October 16, 2009 at 06:43 AM
The phony employment figures of the past 12 years have obscured the fact that many public sector jobs are dependent for their existence on the creation of wealth somewhere else in the economy. Government's role is to create the conditions for the private sector to be able to create and retain jobs, not to be the employer itself. So the next Government should seek to create that environment.
We need a greater focus on reforming and improving secondary and higher education. Reform must re-skill our teenagers for the knowledge-intensive, high value-added sectors. Their preparation must be more practical than theoretical; hours in the workplace are more valuable to many than in the classroom. Don't spend time too much time learning about how a systems management infrastructure is theoretically run; go and work alongside systems managers. And those teenagers who are not among the arbitrary 50% who seek university access have to be brought off the unemployment list - but by the private sector, not by the state. We will achieve that by incentivising employers to offer apprenticeships, and making it markedly more uncomfortable to those youth unemployed - over 1 millon in Q4, 2009 - to refuse.

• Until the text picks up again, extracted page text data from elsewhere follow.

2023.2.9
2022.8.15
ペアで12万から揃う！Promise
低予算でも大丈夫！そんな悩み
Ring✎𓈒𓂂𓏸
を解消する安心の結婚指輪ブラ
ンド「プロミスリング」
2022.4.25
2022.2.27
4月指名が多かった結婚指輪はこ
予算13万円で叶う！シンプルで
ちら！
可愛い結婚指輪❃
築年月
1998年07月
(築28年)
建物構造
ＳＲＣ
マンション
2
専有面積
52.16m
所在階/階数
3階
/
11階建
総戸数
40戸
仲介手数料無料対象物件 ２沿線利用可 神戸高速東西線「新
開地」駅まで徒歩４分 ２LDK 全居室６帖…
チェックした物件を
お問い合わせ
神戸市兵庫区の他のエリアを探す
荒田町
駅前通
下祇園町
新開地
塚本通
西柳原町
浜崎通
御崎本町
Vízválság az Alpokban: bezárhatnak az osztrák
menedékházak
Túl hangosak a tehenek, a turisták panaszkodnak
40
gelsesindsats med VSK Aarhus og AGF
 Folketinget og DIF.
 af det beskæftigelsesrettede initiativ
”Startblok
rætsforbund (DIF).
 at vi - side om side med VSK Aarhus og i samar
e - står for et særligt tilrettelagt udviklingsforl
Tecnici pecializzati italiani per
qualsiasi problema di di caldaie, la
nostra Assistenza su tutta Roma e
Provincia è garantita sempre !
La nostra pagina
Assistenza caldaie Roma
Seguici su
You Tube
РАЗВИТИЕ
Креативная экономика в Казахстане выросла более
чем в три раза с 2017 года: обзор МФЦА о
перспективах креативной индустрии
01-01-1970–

Energy security, cutting carbon emissions and developing new technology can all help to achieve these aims. Our energy infrastructure needs urgent replacement to combat an energy shortfall around 2016 - a commitment to renewable energy and its industries will be the catalyst for this. Another driver will be for Government to create the conditions for companies to research and develop low-carbon solutions; here, a carrot and stick are needed to overcome the currently high costs of investing. Massive tax breaks for carbon mitigation measures and innovation, large fines and possibly higher taxes for intransigent polluters and emitters.